The two tools referenced directly in the article are chkrootkit and rkhunter.  Other tools referenced in the comments to the article include tripwire (commercial, I believe) and AIDE (a free replacement for tripwire). 

An interesting point in the article (or rather in the comments) is that you're better off building a LiveCD distribution with the forensic tools like chkrootkit and rkhunter to analyze your system after it may have been infected.  This is because you can't know the nature of the infection and any running part of the system (including the kernel) could have been compromised, thus leading the forensic tools to produce output that is suspect.  By putting the tools on a LiveCD, booting that, mounting the hard disk and scanning it from the tools on the LiveCD you've eliminated any of the runtime from the potentially infected system.

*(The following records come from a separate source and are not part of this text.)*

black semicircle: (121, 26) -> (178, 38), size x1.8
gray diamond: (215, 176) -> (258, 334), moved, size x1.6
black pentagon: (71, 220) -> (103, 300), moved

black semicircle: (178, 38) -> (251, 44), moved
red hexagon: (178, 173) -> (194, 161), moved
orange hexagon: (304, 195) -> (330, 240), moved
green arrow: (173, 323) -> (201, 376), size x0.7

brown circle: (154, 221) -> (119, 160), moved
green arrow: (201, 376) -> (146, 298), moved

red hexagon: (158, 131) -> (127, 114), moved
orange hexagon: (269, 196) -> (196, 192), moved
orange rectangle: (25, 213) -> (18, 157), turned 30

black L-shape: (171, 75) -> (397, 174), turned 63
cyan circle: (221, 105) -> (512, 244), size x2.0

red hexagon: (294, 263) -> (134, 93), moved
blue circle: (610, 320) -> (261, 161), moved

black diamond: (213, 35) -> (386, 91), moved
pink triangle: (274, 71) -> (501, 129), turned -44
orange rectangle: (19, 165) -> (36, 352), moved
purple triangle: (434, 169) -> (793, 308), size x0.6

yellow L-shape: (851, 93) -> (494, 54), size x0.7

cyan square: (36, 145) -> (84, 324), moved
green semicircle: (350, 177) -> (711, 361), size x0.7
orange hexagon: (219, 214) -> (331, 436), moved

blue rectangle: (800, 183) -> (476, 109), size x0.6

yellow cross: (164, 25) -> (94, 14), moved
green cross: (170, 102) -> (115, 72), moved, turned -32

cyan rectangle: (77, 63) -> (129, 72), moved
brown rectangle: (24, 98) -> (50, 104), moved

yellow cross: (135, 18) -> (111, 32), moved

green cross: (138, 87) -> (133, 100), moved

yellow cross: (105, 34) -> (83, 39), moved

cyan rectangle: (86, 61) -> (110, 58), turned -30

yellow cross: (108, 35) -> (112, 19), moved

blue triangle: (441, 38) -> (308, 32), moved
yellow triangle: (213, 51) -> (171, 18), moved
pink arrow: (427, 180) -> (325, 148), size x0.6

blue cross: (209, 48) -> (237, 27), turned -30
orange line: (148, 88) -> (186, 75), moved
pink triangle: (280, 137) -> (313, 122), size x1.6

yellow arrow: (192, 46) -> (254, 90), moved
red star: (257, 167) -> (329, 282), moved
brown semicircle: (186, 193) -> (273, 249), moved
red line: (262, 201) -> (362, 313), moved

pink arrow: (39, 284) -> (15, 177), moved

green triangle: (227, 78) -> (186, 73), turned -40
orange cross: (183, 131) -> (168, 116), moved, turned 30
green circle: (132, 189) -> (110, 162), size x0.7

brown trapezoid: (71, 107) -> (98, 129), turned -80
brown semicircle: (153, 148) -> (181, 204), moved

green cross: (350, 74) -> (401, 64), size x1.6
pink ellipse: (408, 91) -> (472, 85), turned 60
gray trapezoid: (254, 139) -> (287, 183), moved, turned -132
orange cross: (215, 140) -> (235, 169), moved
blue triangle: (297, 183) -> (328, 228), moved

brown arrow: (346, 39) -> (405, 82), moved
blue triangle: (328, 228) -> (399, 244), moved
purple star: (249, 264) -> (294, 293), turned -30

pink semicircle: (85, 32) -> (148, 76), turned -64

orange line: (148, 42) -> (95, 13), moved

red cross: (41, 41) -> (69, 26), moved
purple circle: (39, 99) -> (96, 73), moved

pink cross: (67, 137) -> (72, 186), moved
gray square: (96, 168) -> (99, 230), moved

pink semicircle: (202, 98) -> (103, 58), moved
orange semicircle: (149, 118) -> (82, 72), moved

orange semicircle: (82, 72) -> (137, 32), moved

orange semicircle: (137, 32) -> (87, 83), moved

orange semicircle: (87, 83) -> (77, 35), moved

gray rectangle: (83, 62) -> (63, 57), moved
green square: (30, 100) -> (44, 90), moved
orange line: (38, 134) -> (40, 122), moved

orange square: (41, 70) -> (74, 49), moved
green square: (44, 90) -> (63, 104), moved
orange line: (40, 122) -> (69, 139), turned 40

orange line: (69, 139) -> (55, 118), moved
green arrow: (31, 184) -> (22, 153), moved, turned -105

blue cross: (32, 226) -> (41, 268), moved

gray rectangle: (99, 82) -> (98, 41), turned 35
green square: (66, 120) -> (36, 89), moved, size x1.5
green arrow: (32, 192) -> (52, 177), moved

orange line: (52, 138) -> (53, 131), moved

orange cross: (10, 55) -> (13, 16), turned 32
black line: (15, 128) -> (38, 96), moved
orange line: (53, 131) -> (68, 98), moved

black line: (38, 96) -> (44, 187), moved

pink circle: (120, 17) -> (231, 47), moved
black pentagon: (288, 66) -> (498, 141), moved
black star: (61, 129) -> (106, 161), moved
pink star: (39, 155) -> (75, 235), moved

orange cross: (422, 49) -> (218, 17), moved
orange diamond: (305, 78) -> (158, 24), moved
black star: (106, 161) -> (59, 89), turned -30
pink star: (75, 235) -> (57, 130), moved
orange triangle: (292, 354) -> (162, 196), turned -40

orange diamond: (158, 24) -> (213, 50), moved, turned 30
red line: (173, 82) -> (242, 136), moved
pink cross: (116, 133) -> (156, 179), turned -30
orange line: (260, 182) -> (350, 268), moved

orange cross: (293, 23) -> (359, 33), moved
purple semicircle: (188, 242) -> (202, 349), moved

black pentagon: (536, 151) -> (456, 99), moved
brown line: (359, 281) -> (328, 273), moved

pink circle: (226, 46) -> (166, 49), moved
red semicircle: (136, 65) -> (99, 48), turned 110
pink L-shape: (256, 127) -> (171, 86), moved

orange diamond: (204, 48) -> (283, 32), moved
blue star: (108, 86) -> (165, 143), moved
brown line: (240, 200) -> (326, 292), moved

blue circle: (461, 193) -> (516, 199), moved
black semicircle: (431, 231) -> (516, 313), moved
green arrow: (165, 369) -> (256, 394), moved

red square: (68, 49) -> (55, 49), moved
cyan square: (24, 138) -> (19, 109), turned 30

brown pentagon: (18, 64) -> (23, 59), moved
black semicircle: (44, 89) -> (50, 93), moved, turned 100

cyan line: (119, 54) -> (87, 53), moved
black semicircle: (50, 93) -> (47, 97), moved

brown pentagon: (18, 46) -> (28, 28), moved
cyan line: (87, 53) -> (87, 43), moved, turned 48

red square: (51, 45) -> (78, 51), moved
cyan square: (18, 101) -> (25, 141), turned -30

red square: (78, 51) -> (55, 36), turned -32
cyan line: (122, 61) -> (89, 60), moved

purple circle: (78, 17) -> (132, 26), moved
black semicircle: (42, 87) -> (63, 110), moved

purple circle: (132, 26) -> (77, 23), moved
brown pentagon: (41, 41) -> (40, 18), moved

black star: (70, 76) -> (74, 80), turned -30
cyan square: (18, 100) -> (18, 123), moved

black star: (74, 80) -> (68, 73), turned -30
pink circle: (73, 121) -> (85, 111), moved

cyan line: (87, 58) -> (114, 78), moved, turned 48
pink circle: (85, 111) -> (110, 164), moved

Since this process makes a great deal of sense (even if it might be difficult to do in enterprises with tons of servers), you'd think there would be plenty of LiveCDs with the forensic tools installed.  I did a quick google search and only found one:  the Security LiveCD from fedoroa wiki.  This appears to have quite a few useful tools though a few others, like rkhunter, are not included because the license might not be appropriate to the fedora guidelines.  That said, you can add any missing tools fairly easily and information is provided at the Security LiveCD website explaining how this can be done.

There are lots of others, of course.  The LiveCD List at FrozenTech has a good list of security-based LiveCDs.